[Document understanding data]
────
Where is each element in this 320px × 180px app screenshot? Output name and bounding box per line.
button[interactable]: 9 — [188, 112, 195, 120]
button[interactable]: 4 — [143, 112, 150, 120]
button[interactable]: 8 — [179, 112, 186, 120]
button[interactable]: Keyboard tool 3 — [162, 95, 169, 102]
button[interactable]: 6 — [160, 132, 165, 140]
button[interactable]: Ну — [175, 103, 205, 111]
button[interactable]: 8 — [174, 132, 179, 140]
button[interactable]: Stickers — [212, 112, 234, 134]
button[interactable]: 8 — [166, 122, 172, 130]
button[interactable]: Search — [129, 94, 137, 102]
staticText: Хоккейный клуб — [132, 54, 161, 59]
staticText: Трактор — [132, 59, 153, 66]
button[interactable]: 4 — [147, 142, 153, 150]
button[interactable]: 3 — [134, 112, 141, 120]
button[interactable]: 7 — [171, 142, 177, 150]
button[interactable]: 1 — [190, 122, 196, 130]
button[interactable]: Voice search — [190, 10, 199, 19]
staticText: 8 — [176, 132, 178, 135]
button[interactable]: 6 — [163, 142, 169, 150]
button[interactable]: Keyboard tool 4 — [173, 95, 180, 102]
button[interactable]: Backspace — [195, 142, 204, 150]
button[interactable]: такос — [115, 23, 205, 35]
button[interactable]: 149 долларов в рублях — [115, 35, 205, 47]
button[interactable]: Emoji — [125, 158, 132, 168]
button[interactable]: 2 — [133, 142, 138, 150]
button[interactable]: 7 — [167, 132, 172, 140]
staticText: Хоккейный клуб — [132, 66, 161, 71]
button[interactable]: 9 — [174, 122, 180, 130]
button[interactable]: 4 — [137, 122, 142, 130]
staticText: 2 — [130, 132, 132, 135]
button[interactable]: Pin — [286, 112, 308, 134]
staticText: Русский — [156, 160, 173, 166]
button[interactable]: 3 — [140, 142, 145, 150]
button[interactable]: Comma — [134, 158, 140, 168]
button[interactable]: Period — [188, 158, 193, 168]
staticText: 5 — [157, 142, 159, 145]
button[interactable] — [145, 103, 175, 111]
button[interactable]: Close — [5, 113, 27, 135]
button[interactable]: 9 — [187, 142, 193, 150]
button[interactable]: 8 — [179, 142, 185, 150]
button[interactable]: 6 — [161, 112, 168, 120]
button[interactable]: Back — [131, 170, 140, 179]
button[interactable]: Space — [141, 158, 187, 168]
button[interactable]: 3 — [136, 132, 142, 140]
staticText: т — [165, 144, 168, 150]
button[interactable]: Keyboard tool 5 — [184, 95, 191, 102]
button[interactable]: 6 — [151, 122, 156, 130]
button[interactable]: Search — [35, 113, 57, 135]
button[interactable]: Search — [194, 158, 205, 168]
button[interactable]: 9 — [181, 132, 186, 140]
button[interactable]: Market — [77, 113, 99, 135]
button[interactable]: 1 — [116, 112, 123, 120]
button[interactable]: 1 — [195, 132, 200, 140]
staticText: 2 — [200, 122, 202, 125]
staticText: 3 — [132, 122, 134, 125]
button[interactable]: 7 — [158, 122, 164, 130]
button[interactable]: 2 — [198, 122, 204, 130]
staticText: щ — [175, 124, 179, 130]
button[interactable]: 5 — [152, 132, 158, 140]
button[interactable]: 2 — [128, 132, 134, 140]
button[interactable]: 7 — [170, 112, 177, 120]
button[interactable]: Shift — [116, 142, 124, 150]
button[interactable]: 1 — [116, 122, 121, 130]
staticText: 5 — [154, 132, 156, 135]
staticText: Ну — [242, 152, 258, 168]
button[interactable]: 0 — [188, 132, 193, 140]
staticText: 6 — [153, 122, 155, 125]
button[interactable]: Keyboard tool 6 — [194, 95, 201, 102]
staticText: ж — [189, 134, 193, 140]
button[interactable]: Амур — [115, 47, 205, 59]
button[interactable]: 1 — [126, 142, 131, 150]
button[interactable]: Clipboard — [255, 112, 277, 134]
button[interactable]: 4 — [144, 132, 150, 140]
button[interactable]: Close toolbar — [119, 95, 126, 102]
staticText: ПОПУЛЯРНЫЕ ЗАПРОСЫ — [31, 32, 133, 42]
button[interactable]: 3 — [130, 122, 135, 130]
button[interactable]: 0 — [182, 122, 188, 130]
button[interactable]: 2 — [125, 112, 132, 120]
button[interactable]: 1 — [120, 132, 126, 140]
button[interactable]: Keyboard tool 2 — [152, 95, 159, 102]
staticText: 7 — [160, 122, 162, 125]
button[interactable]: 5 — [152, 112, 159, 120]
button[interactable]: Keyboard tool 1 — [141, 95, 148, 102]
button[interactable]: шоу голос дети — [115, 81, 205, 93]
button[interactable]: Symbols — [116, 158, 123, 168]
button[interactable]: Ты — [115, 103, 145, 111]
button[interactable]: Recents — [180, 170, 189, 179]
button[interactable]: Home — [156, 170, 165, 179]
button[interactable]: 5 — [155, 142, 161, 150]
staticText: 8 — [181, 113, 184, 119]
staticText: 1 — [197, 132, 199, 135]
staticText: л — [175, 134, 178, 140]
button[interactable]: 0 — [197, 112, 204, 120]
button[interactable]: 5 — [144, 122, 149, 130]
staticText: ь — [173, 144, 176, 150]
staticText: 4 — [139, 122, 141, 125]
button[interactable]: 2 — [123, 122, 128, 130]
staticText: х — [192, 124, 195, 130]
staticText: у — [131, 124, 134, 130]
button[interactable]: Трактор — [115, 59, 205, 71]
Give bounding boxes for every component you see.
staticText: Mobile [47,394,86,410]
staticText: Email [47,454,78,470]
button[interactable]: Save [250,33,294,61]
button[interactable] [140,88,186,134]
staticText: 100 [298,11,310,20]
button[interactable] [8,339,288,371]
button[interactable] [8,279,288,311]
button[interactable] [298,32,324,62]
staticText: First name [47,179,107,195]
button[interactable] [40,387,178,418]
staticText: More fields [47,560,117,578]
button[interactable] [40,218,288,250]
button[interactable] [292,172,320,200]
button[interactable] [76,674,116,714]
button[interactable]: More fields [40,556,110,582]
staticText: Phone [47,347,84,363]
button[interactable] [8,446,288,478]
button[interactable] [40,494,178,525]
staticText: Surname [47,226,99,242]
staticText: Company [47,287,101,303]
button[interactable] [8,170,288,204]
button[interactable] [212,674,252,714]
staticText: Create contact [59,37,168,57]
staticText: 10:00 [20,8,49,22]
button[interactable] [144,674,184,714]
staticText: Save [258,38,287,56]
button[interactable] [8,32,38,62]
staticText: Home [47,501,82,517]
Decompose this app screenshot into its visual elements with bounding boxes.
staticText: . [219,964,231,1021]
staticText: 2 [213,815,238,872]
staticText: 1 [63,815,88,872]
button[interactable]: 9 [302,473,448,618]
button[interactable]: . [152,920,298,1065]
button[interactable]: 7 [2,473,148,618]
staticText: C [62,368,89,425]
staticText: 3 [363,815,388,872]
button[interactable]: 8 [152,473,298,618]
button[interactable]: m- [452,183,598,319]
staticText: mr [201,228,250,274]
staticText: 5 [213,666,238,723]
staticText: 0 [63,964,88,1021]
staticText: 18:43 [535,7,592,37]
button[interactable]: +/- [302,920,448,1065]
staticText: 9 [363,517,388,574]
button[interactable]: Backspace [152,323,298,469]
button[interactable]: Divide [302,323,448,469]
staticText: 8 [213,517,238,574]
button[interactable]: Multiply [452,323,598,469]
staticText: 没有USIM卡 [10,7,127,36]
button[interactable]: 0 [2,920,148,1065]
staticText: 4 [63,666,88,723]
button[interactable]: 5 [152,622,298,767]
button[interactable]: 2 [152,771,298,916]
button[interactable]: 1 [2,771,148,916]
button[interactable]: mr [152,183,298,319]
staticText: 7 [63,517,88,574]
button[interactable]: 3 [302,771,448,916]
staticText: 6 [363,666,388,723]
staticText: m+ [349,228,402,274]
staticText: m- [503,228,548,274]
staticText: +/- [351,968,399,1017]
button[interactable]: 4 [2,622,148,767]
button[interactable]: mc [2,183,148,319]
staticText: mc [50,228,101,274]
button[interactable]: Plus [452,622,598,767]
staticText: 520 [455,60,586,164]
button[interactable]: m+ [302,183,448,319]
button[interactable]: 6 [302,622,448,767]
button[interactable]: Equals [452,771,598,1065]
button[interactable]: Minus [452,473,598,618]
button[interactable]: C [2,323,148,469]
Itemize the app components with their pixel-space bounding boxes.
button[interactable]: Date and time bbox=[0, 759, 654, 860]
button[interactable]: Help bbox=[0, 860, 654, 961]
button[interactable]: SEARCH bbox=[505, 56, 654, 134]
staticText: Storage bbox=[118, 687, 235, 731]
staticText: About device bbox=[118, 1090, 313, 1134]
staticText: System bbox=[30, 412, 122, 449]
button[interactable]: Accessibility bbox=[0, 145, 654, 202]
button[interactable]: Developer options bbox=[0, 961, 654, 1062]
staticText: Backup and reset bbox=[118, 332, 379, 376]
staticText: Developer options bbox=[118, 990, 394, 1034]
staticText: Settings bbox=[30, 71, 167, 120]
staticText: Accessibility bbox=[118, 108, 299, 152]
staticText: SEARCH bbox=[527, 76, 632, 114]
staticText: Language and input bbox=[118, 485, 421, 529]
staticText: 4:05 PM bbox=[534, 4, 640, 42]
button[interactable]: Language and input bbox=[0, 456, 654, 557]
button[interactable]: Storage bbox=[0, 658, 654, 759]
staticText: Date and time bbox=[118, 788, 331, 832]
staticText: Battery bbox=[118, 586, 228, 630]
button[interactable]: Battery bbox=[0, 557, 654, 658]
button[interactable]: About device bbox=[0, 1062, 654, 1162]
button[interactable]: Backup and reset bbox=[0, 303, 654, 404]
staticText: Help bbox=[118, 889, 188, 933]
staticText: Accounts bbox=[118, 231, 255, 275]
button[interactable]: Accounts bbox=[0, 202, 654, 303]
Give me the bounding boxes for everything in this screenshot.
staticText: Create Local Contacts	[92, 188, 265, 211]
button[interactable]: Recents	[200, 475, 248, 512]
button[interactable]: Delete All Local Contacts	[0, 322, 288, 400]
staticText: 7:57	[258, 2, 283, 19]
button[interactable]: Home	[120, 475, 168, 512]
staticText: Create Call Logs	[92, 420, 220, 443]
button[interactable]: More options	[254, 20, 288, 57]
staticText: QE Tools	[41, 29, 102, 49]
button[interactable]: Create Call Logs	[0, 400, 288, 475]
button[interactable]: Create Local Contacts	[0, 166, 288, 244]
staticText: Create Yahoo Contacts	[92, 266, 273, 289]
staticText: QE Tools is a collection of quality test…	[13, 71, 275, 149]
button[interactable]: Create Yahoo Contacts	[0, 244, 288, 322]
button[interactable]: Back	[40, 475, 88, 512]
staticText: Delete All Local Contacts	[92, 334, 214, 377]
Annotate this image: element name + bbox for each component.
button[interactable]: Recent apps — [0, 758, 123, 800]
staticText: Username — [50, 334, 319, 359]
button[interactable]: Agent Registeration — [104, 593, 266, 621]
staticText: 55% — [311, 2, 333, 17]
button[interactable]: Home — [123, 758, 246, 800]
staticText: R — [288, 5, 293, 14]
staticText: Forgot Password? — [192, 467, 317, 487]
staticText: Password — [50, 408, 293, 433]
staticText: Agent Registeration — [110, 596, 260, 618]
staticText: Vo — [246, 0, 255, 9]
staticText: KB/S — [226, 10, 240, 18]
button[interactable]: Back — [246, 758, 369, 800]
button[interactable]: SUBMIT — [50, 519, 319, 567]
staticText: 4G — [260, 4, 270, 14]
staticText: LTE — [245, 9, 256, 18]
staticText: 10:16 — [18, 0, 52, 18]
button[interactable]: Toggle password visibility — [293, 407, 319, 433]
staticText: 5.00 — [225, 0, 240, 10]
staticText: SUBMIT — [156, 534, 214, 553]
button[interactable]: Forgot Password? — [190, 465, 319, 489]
────
◆ What the task requires
If the string "this" appears in a line of the entries, report the line.

◆ Answer area
Where is each element in this 320px × 180px app screenshot? Output name and bounding box per line.
Decompose this app screenshot into its visual elements with bounding boxes.
Give me the bounding boxes for everything in this screenshot.
Annotate this image: element name + bbox for each component.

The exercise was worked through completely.